Mr. Lynch was referring to a CCRB press release issued Oct. 14 on the day of its monthly public board meeting. The first paragraph said the agency was announcing its highest-ever substantiation rate—the percentage of misconduct complaints it found to be justified. That rate, for September, was 29 percent.

The release also described two evidence-gathering proposals on which the CCRB board was scheduled to vote that night. Both were approved.

One recommended that officers participating in a home entry be required to wear body cameras, noting that 23 percent of complaints of improper entries or searches did not have enough evidence for the board to determine wheth­er police activities were improper. Video would reduce the number of such cases, the agency said.

The second proposed that the Police Department install surveillance cameras in police facilities where people go to file crime or misconduct complaints or where prisoners are taken. Eight percent of CCRB complaints dealt with occurrences at police stations.

‘It’s Good for Cops’

CCRB Chair Richard Emery responded to Mr. Lynch, “I am surprised that the PBA does not avidly embrace the measures recommended by the board at Wednesday’s meeting. These measures will benefit officers as much as the public by securing accurate evidence when allegations of misconduct are made. Better evidence means improved justice for all. Certainly the CCRB seeks that result. We hope the PBA does as well.

“We have noted the declining number of complaints at every public board meeting since July. Plus, when we issued our 2015 semi-annual report last month, the complaint drop was in the headline of the news release.
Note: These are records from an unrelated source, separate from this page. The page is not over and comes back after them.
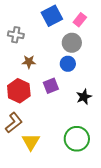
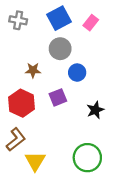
gray cross: (16, 35) -> (18, 20), moved
gray circle: (72, 43) -> (60, 49), moved

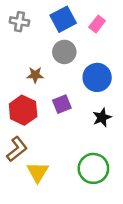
blue circle: (77, 73) -> (97, 77), moved, size x1.5

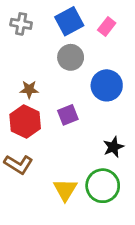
brown star: (35, 75) -> (29, 89), moved
black star: (102, 117) -> (113, 147), moved
brown L-shape: (17, 149) -> (18, 164), turned 70
yellow triangle: (38, 172) -> (65, 190), moved

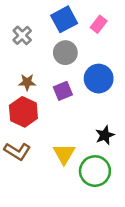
gray cross: (21, 24) -> (22, 35), moved, turned 36
purple square: (68, 115) -> (63, 91), moved
yellow triangle: (65, 190) -> (64, 154), moved

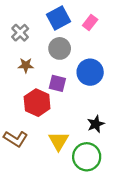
brown star: (27, 82) -> (26, 65), moved
purple square: (63, 91) -> (57, 83), turned 36
red hexagon: (23, 112) -> (37, 103), moved

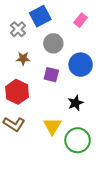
blue square: (58, 18) -> (40, 16), moved
red hexagon: (37, 103) -> (17, 92), moved
black star: (96, 124) -> (76, 103), moved

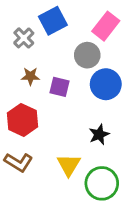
pink rectangle: (81, 20) -> (106, 26), size x1.5
gray circle: (53, 43) -> (87, 55), moved
purple square: (51, 75) -> (59, 87), moved

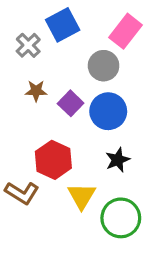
blue circle: (106, 84) -> (108, 111), moved
purple square: (59, 87) -> (71, 103), turned 30
red hexagon: (22, 120) -> (53, 160), moved

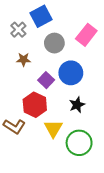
pink rectangle: (125, 31) -> (86, 35), moved
gray circle: (104, 66) -> (54, 43), moved
purple square: (71, 103) -> (46, 80), moved

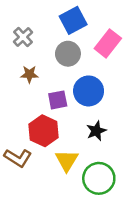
blue square: (41, 16) -> (73, 20), moved
purple square: (46, 80) -> (58, 100), turned 35

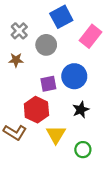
gray circle: (68, 54) -> (46, 45), moved
brown star: (29, 74) -> (16, 60), moved
green circle: (99, 178) -> (83, 150), size x0.6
The PBA should appreciate the transparency, impartiality and accountability associated with our public release of statistics and trends, wheth­er they are favorable to the Police Department or not.”

Police unions, particularly the PBA, have been critical of the CCRB since it was created in 1993. They contend that the board is biased against cops and are particularly annoyed that promotions and other career moves are put on hold during CCRB investigations that in some cases have dragged on for years.

Mr. Emery, who was appointed Chair in July 2014 by Mayor de Blasio, has worked to reduce the length of investigations and improve often-strained relations with the NYPD.